Six Weeks after Surgery

I haven’t had any complications. Healing has gone well. It just felt like it took SO LONG. I’d never even had stitches before in my life, so skipping all the way to full-time surgery was a pretty big deal. I’d given birth twice: I could do this, right?

The only thing of note is that I wish someone would have told me to bring eye-cover sleep things, because they leave lights on 24/7 at the hospital. The surgery wasn’t like birth pain. It wasn’t even bad pain (nothing over a 5 in 1-10). It was just constant aching. My husband took off the first 9 days to be with me, and that was amazing. It also made us realize there were a lot of things he didn’t know how to do, at least not the way I liked them being done. But it was a very restful time for our family.

The first 5 days I did nothing of note. By the 6th day I could do some work on my laptop from bed. Showering was very awkward, as I didn’t want to get any of the bandages wet and moldy. It included a lot of wet-whipes and my husband washing my hair in the sink. When I got the drainage tubes taken out 8 days after, I was clear to drive and walk and do most things except pick up more than 5 pounds.

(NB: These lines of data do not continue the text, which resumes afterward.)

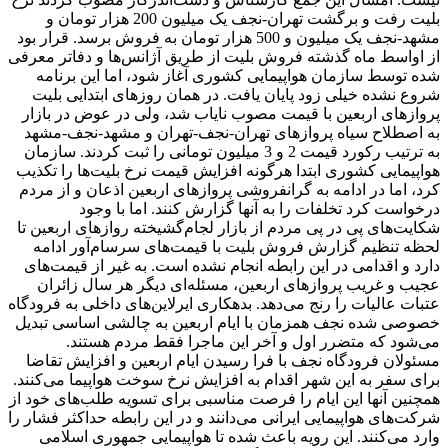
بلیت رفت و برگشت تهران-نجف یک میلیون 200 هزار تومان و
مشهد-نجف یک میلیون و 500 هزار تومان به فروش برسد. قرار بود
از اواسط ماه گذشته فروش بلیت از طریق آژانس‌ها و دفاتر معرفی
شده توسط سازمان هواپیمایی کشوری آغاز شود، اما این برنامه
شروع نشده خیلی زود پایان یافت. در همان روزهای ابتدایی بلیت
پروازهای اربعین با قیمت مصوب نایاب شد، ولی در عوض در بازار
به اصطلاح سیاه پروازهای تهران-نجف-تهران و مشهد-نجف-مشهد
به ترتیب رکورد قیمت 2 و 3 میلیون تومانی را ثبت کردند. سازمان
هواپیمایی کشوری ابتدا هرگونه افزایش قیمت نرخ بلیت‌ها را تکذیب
کرد، اما در ادامه به گرانفروشی پروازهای اربعین اذعان و از مردم
درخواست کرد تخلفات را به آنها گزارش کنند. اما با وجود
شکایت‌های پی در پی مردم از بازار لجام‌گشیخته روازهای اربعین تا
لحظه تنظیم گزارش فروش بلیت با قیمت‌های سرسام‌آور ادامه
دارد و اقدامی در این رابطه انجام نشده است. به غیر از قیمت‌های
عجیب و غریب پروازهای اربعین، مسئله‌ای دیگر هر سال زائران
عتبات عالیات را رنج می‌دهد. بدهکاری ایرلاین‌های داخلی به فرودگاه
خصوصی شده نجف همزمان با ایام اربعین به چالشی اساسی تبدیل
می‌شود که متضرر اول و آخر این ماجرا فقط مردم هستند.
مسئولان فرودگاه نجف با فرا رسیدن ایام اربعین و افزایش تقاضا
برای سفر به این شهر اقدام به افزایش نرخ سوخت هواپیما می‌کنند.
همچنین آنها این ایام را فرصت مناسبی برای تسویه طلب‌های خود از
شرکت‌های هواپیمایی ایرانی می‌دانند و در این رابطه حداکثر فشار را
وارد می‌کنند. این رویه باعث شده تا هواپیمایی جمهوری اسلامی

Other than laundry, taking out the trash, and grocery shopping, most everything else I could do slowly. My stitches DID NOT like riding in the car for the first two weeks. Too many bumps in Indiana! IT reminded me of driving in Brazil while 9 months pregnant: you just avoid it when at all possible.

From week 2 to week 6 it was just the waiting game, as my stitches dissolved and the tape came off. Slightly itchy, but no problem. I had to wear the compression bras they gave me 24/7, which was fine-but they have weird bumps and have very full coverage, so there was like 2 sweaters I could wear that made them look normal, which I basically wore for 6 weeks.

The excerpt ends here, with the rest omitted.